I'm so happy to hear that Stompie and Pip have come into your life. They are 2 very lucky pigies Looking forward to hearing how they get along.

Beth


----------



## Cyreen (Jun 6, 2010)

Gotta love babies and Pip is always a good name. I Googled, but I don't think I'm finding the right ones - what does a Chinese Crested Pigeon look like?


----------



## TAWhatley (Mar 6, 2001)

So good to hear from you Daryl! I'm glad you've got these two little bundles of joy to keep you out of trouble!

Terry


----------



## pigeonmama (Jan 9, 2005)

Cyreen said:


> Gotta love babies and Pip is always a good name. I Googled, but I don't think I'm finding the right ones - what does a Chinese Crested Pigeon look like?


Oops, meant to say Chinese Nasal Tuft. Chemo brian, you know
Daryl


----------



## Cyreen (Jun 6, 2010)

pigeonmama said:


> Oops, meant to say Chinese Nasal Tuft. Chemo brian, you know
> Daryl


Pretty!

Hey, at least you have an excuse ~ I'm just a natural blonde.


----------



## Pip Logan (Oct 6, 2009)

Pip does sound like a good name


----------



## Reti (Jul 20, 2003)

Daryl, I am so glad you got the babies to cheer you up a little. Best cure for depression. Keep us updated whenever you can, please.

Reti


----------



## doveone52 (Aug 3, 2009)

Oh, they are the best drug ever!


----------



## Kiko&Kalani (Aug 10, 2010)

doveone52 said:


> Oh, they are the best drug ever!


and so addictive too!


----------



## pigeonmama (Jan 9, 2005)

But legal (at least here) Well, my kids are all feathered out, and are now feeding themselves. Pippy is still figuring out drinking, and neither is flying much yet. I figure by the end of the week, they will be returning to their real homes. Little pip, I think is a hen, and she is going to have her nasal tuft. Stompie etill looks like a big old goonie bird, honks like a goose. I will miss them, and as old as they were when they came, they have bonded with me, and love to cuddle.


----------



## Reti (Jul 20, 2003)

pigeonmama said:


> But legal (at least here) Well, my kids are all feathered out, and are now feeding themselves. Pippy is still figuring out drinking, and neither is flying much yet. I figure by the end of the week, they will be returning to their real homes. Little pip, I think is a hen, and she is going to have her nasal tuft. Stompie etill looks like a big old goonie bird, honks like a goose. I will miss them, and as old as they were when they came, they have bonded with me, and love to cuddle.
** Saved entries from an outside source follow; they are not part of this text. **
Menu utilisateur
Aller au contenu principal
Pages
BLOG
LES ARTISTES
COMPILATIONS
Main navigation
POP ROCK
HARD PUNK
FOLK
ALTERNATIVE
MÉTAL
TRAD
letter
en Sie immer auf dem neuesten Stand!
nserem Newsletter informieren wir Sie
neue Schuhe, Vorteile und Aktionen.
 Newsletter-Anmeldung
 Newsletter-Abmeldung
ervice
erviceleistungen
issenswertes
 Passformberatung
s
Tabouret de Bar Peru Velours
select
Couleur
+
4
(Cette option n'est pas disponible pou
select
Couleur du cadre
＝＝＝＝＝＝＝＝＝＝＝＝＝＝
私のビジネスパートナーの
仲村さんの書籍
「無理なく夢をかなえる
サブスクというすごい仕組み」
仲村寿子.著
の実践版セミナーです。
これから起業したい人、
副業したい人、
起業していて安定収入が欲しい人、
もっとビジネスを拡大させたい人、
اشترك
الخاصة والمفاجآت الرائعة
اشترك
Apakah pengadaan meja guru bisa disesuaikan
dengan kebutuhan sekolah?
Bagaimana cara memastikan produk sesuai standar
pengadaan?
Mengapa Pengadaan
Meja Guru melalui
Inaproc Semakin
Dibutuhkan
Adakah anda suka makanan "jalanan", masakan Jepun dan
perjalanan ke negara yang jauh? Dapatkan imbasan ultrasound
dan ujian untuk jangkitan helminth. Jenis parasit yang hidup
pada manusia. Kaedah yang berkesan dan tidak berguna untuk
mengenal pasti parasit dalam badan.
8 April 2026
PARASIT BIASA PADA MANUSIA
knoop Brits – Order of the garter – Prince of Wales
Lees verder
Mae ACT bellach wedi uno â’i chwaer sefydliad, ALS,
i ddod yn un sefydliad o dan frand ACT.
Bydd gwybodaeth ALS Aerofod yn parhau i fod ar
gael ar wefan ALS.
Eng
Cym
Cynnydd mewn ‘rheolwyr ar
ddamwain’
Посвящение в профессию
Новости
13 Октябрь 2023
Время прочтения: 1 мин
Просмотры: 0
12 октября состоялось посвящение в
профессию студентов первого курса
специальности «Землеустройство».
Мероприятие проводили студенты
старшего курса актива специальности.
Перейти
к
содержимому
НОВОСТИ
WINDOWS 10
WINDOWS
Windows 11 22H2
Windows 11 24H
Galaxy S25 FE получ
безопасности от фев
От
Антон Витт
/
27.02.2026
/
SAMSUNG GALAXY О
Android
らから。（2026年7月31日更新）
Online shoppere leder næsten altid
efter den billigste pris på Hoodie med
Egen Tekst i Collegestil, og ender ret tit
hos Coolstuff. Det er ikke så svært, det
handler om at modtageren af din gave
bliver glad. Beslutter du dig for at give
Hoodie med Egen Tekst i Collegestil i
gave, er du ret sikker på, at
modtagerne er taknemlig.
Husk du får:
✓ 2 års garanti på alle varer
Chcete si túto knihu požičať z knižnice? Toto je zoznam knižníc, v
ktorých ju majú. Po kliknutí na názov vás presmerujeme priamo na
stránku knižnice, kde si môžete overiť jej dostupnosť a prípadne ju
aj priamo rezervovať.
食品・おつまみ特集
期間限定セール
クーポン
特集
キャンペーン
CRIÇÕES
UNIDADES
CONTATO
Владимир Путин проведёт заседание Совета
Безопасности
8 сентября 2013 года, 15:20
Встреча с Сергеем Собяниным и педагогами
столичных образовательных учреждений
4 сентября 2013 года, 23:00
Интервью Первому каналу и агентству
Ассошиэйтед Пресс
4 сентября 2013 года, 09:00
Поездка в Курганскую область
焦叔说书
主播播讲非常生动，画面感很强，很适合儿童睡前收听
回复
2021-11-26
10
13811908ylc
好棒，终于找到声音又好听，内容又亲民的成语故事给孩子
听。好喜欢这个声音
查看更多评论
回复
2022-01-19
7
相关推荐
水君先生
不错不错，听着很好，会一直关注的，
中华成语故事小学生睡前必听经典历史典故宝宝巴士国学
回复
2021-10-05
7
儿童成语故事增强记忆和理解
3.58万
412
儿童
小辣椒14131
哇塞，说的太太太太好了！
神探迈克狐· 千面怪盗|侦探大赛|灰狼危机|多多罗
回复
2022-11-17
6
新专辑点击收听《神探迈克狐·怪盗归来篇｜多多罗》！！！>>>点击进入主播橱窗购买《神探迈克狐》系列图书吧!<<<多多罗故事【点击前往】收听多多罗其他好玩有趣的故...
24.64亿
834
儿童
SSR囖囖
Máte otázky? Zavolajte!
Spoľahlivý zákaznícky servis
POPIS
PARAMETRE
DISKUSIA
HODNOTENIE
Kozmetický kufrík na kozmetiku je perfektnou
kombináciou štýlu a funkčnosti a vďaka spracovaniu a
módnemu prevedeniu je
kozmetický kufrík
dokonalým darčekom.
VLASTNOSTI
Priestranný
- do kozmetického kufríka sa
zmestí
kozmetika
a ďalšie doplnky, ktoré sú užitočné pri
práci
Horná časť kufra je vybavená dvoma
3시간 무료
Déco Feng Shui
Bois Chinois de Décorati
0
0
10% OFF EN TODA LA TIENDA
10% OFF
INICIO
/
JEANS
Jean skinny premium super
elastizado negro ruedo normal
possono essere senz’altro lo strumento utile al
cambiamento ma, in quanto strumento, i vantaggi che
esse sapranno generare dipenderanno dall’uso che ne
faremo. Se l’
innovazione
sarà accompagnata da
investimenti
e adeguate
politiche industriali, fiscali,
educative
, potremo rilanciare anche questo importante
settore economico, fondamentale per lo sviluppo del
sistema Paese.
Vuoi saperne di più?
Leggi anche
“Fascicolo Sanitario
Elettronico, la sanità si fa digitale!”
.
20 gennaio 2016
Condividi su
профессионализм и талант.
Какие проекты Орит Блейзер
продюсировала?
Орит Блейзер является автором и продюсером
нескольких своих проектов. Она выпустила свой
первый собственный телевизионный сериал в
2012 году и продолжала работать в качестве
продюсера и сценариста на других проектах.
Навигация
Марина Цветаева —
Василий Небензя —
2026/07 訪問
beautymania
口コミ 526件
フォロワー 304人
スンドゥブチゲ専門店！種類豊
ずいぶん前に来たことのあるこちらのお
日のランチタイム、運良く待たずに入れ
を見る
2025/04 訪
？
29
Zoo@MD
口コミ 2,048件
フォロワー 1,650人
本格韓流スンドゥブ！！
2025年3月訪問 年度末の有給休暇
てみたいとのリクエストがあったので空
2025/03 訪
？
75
I am sure you will miss them. Maybe, soon you get to raise another one?

Reti


----------



## pigeonmama (Jan 9, 2005)

Reti said:


> I am sure you will miss them. Maybe, soon you get to raise another one?
> 
> Reti


Reti,
I can get as many as I want, but just don't have the umph needed. I know it's not all that hard to raise a baby if done right, but I get drained so easily. Not only that, but I get attached, and it's going to be hard enough to return these kids as it is. I just feel, once they go, that I don't want any thing to take care of but myself, right now.


----------



## Reti (Jul 20, 2003)

I know what you mean. You take it one step at a time and do as you feel. Don't forget, things will get better.

Reti


----------



## pigeonmama (Jan 9, 2005)

well, my kids will be going back to their homes tomorrow. It has been fun raising them, and I have had more offeref to me, but i said no thanks. I will take a bird only if it's truly necessary, and in danger of dying, other wise. It's been hard work, and the birds and I have bonded, and I just can't have birds for any length of time due to respiratory issues. So far. the lungs have been good, but I don't dare get as sick as I was last year.
Hugs,
Daryl


----------



## doveone52 (Aug 3, 2009)

Job well done! That was a very big risk you took, considering your fragile health. Praying for you to get stronger every day!


----------



## FrillbackLover (Mar 18, 2011)

pigeonmama said:


> Oops, meant to say Chinese Nasal Tuft. Chemo brian, you know
> Daryl


I saw a Chinese Nasal Tuft a show once let me see if I can post the pic of it


----------



## pigeonmama (Jan 9, 2005)

well, my kids are gone back to their owners. Pip could have cared less, and hand is a good hand as far as she's concerned. She is going to be a house pigeon. Stompie, on the other hand, was scared to death of the new hands, nad would run right back to me, and honk like a little goose. I most certainly won't do this again, it' s just like losing my kids all over again.
Daryl


----------



## Reti (Jul 20, 2003)

I know you are sad, but think of the lovely moments you had with them. And Stompie bonded to you, so sweet, but he'll move on, they are babies and they will forget.
Some day you will be 100% again and could have a pet pigeon ot two handraised by you.

Reti


----------



## TAWhatley (Mar 6, 2001)

Ohhhh, Daryl! You did such a lovely job of raising these two. I'm sure little Stompie will figure things out as Reti noted, but I also know it was heartbreaking to see and hear the "honking". You take good care of yourself, Daryl! That's an order! 

Terry


----------



## Cyreen (Jun 6, 2010)

Good job raising them, I know the honking would have broken my heart too.


----------



## Victor (Dec 18, 2004)

So heart warming. Bless you Daryl. This experience was good not only for them but for you as well. It kept your skills fine tuned.


----------